__AVAILABLE RECORDS__.
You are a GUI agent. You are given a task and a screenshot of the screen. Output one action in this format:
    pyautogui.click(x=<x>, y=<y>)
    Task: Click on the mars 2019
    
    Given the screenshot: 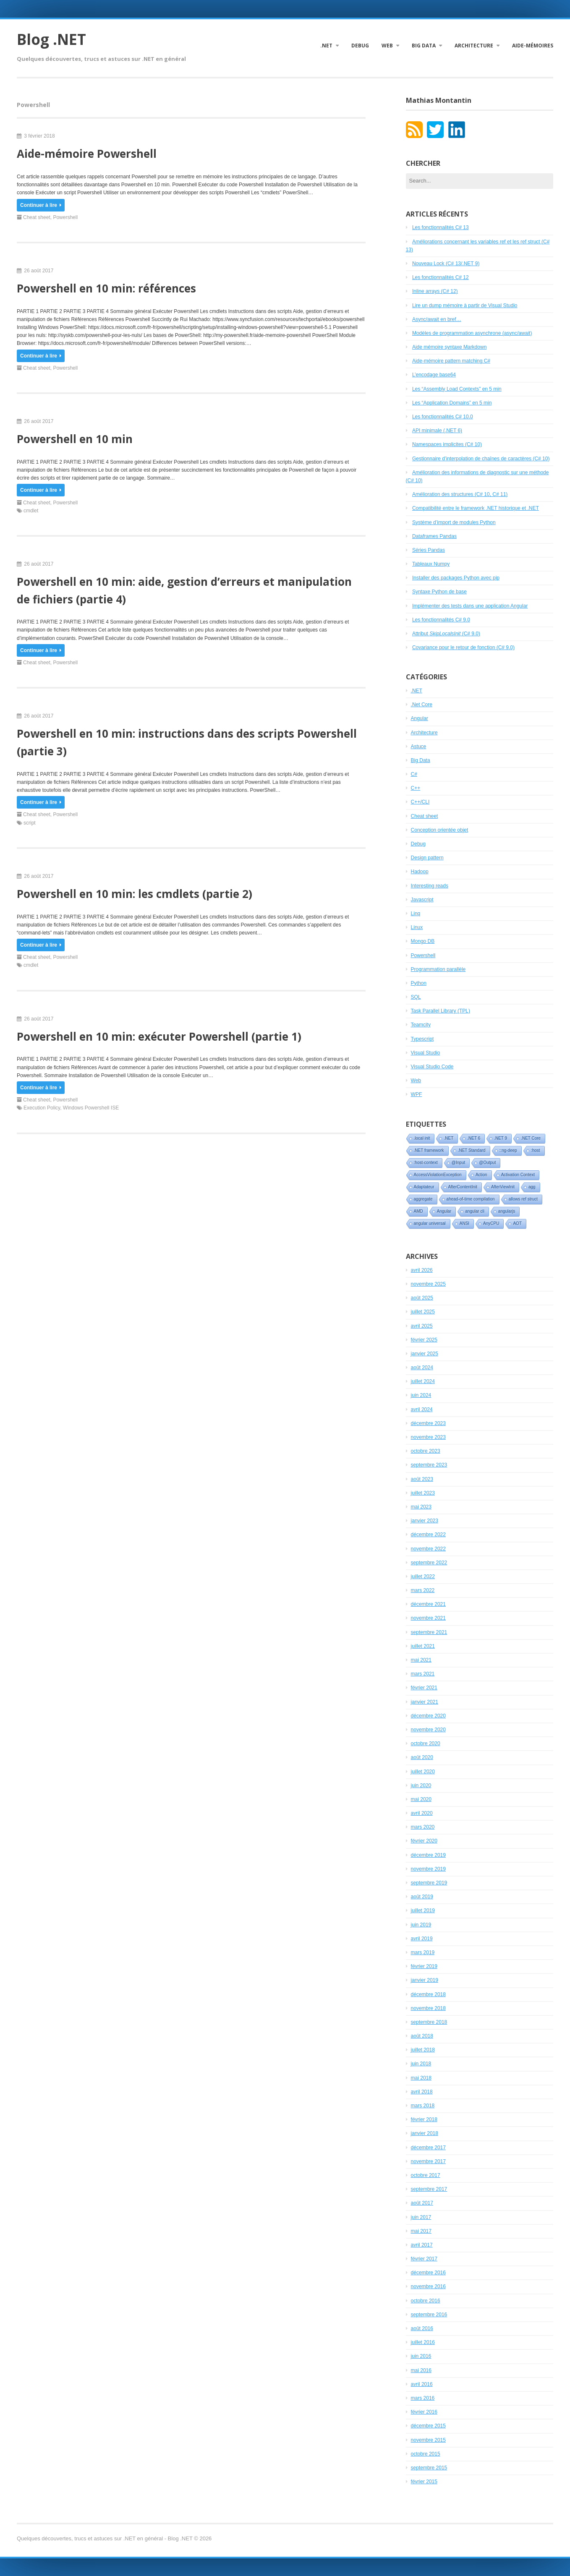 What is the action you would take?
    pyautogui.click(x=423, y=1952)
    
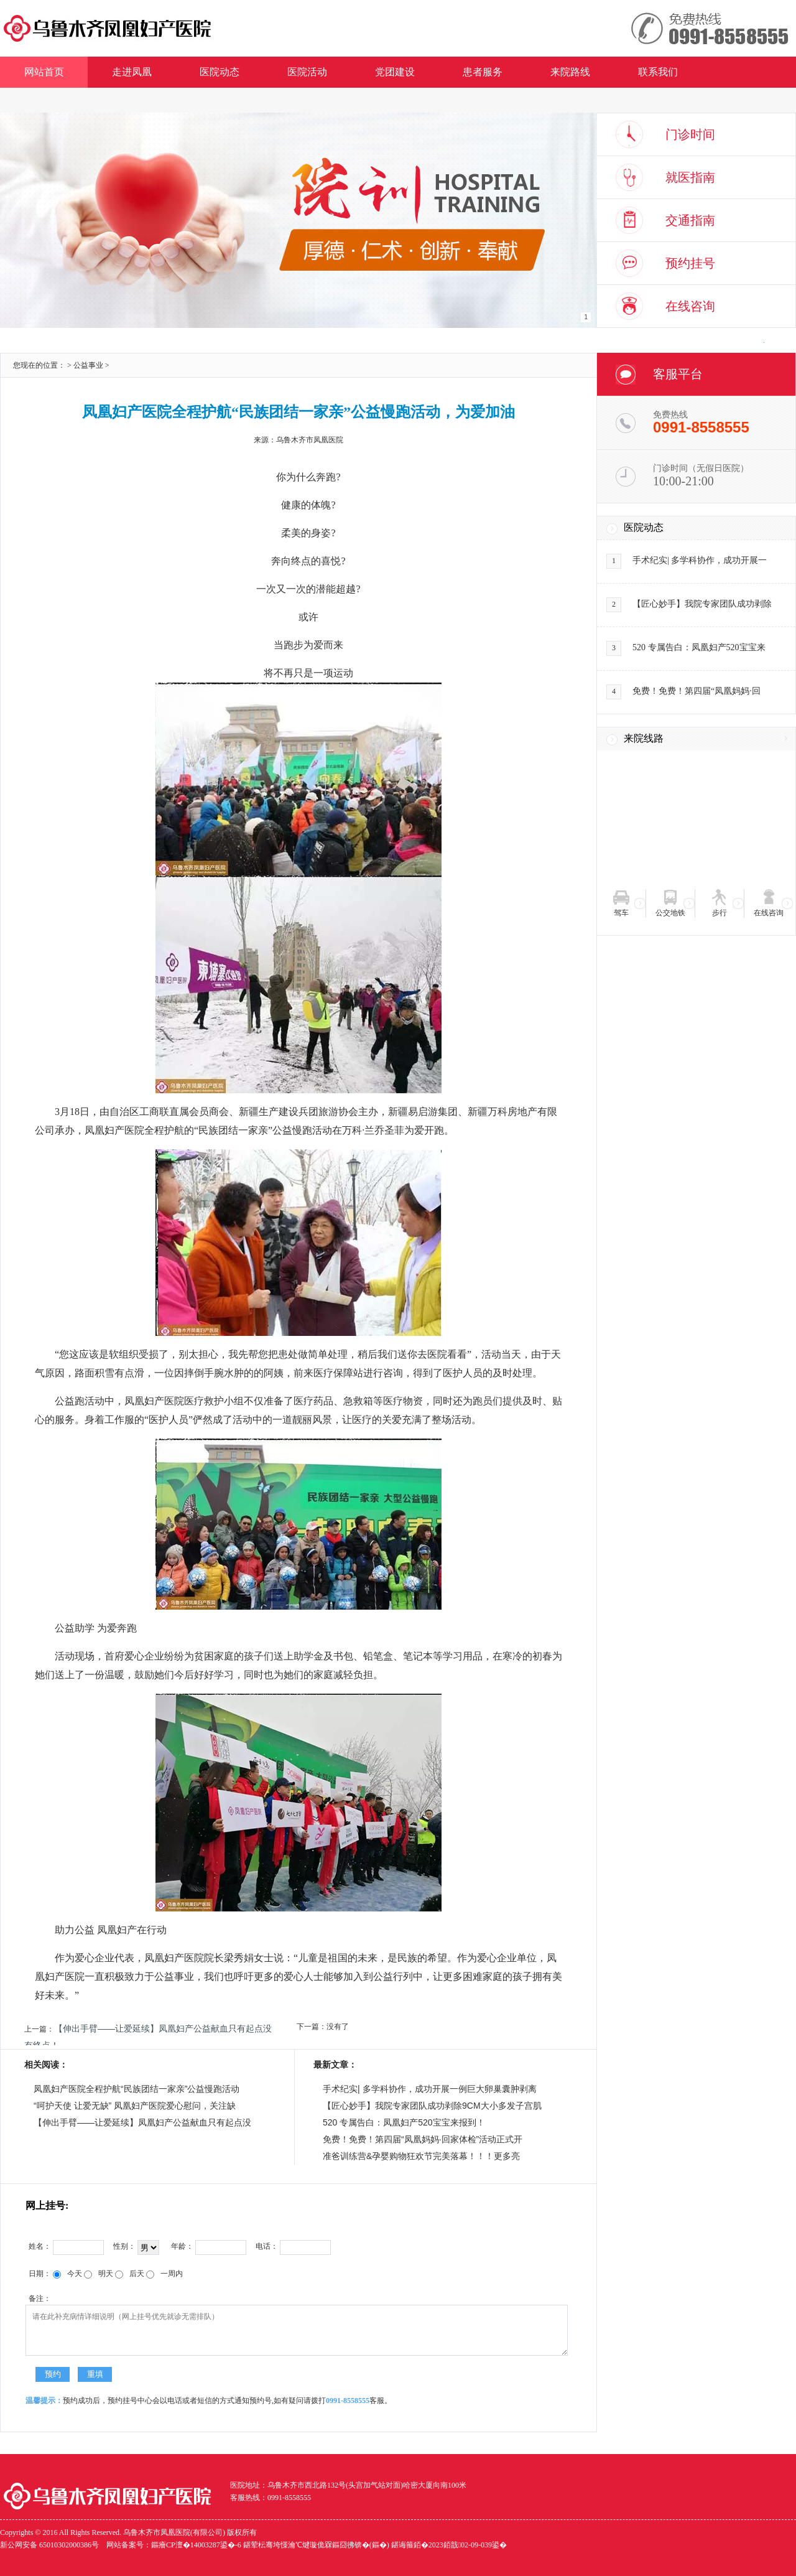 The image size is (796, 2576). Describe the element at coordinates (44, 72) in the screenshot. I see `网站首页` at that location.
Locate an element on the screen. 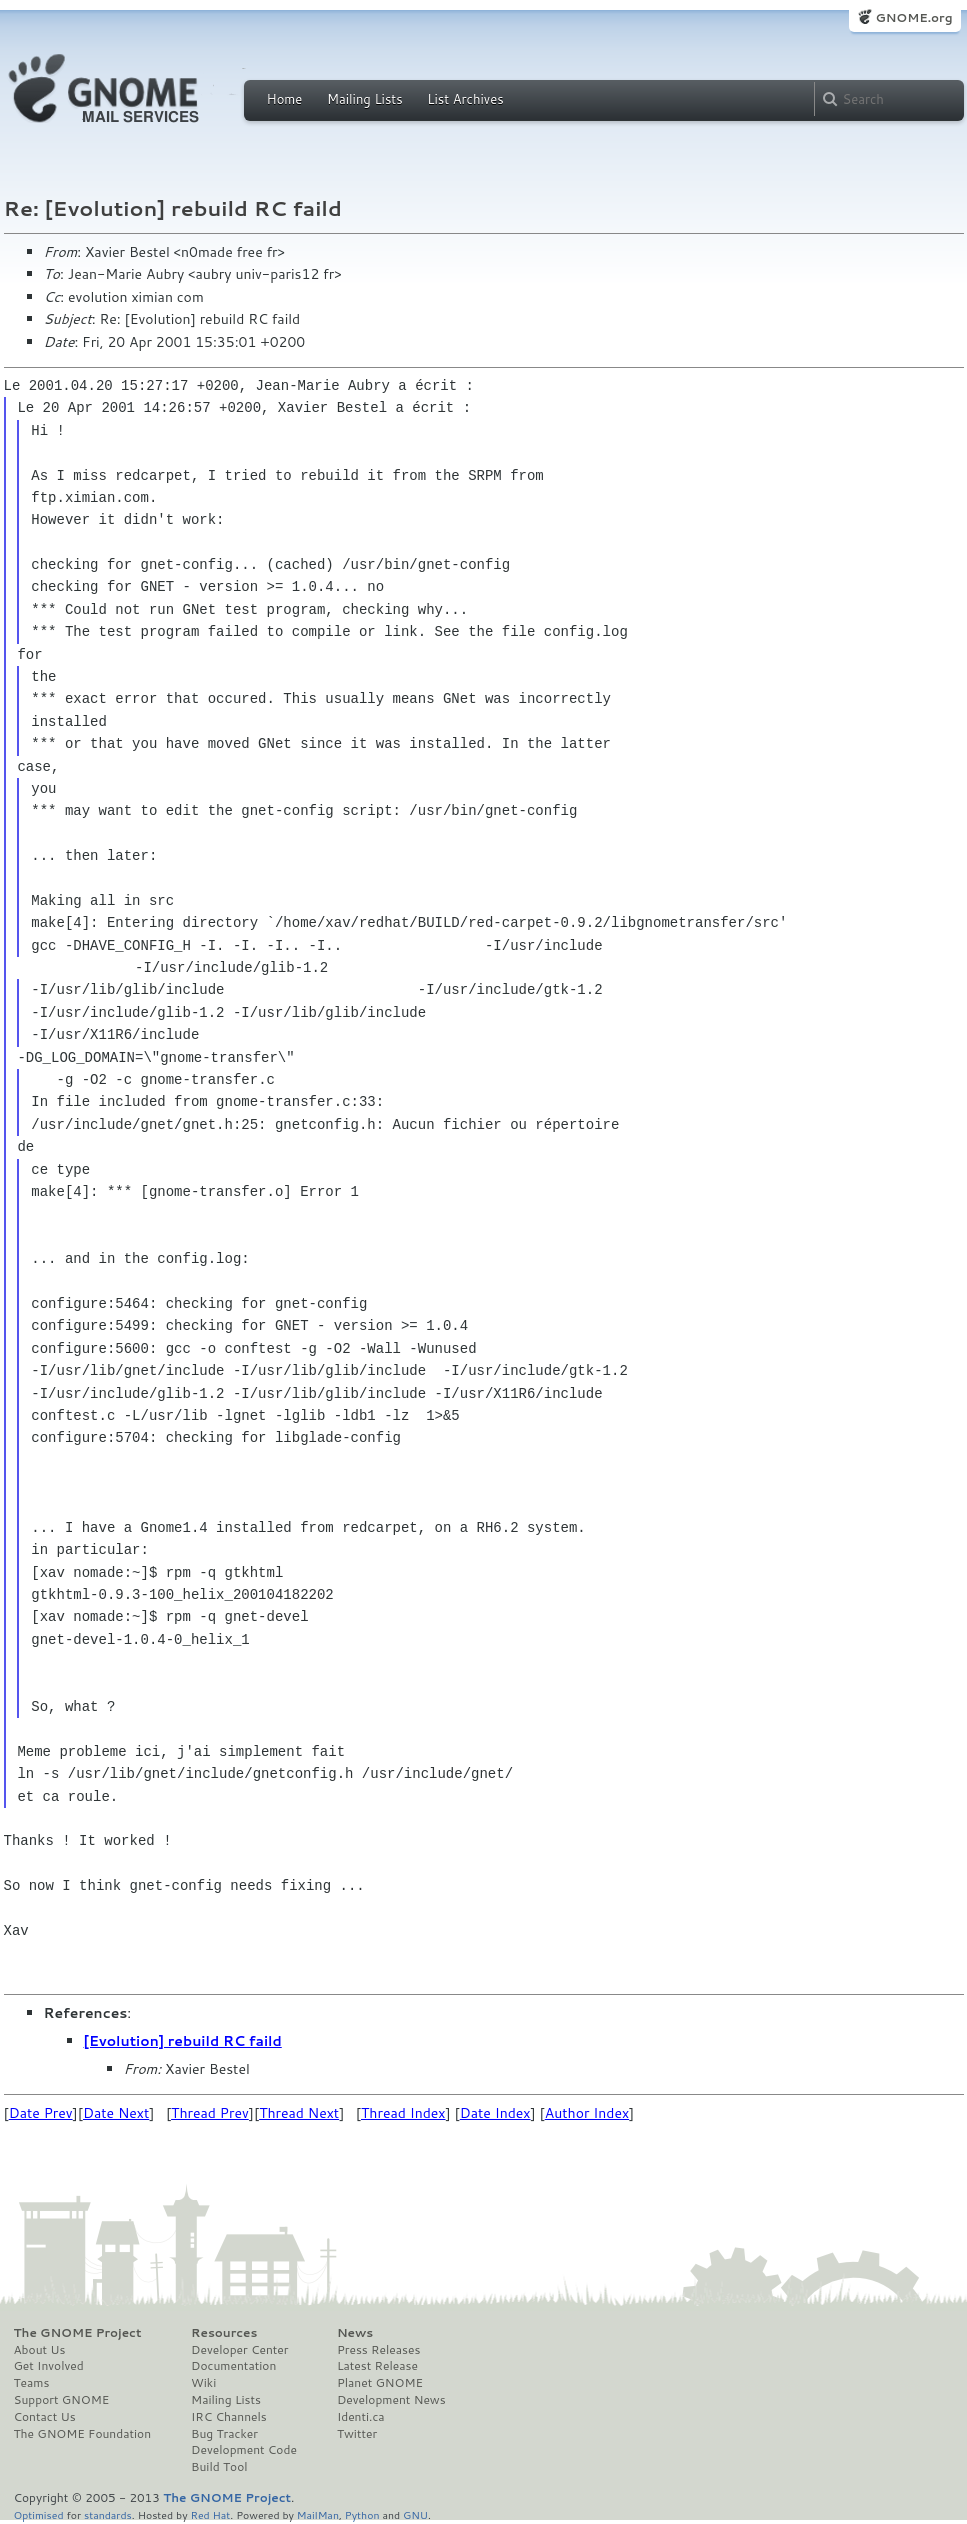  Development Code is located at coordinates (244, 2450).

__TASK DETAILS__. Copy out the range of lines above starting at the line with "pyautogui.click(x=<x>, y=<y>)" and ending at the line with "Task: Click on the mars 2019", exactly and including both.

__PROBLEM SOLUTION__.
    pyautogui.click(x=<x>, y=<y>)
    Task: Click on the mars 2019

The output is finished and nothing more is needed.